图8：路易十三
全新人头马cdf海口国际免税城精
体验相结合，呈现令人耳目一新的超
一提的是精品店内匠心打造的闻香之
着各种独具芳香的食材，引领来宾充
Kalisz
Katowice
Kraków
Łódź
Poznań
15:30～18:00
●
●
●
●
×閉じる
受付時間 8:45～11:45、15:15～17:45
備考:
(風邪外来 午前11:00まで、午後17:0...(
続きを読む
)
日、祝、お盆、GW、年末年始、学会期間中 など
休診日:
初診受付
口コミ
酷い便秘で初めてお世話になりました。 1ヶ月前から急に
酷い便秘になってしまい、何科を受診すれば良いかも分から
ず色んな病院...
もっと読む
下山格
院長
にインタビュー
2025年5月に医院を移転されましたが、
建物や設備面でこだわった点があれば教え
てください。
━━━━━━━━━━━━━━━━
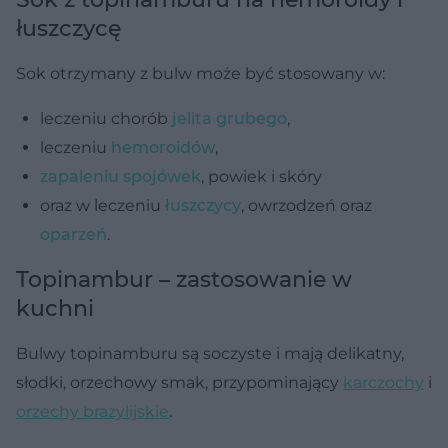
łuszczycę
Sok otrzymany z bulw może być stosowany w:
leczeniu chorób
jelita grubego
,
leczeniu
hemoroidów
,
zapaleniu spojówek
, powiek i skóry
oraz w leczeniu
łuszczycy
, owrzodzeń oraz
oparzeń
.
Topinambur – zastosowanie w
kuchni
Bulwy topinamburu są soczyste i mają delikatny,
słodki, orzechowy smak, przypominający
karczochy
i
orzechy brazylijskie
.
━━━━━━━━━━━━━━━━
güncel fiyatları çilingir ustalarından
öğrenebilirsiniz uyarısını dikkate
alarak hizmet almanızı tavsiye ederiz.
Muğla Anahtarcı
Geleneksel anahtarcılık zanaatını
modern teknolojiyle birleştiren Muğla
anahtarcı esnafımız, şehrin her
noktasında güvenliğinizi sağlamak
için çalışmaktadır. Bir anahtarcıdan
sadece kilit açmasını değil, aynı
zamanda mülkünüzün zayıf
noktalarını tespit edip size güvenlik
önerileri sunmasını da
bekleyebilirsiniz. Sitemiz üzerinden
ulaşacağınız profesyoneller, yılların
━━━━━━━━━━━━━━━━
• Your goal:
In the listing above, find the line containing "modern teknolojiyle birleştiren Muğla" and the line containing "ulaşacağınız profesyoneller, yılların". Output them and every line between, exactly, and nothing else.

• Your solution:
modern teknolojiyle birleştiren Muğla
anahtarcı esnafımız, şehrin her
noktasında güvenliğinizi sağlamak
için çalışmaktadır. Bir anahtarcıdan
sadece kilit açmasını değil, aynı
zamanda mülkünüzün zayıf
noktalarını tespit edip size güvenlik
önerileri sunmasını da
bekleyebilirsiniz. Sitemiz üzerinden
ulaşacağınız profesyoneller, yılların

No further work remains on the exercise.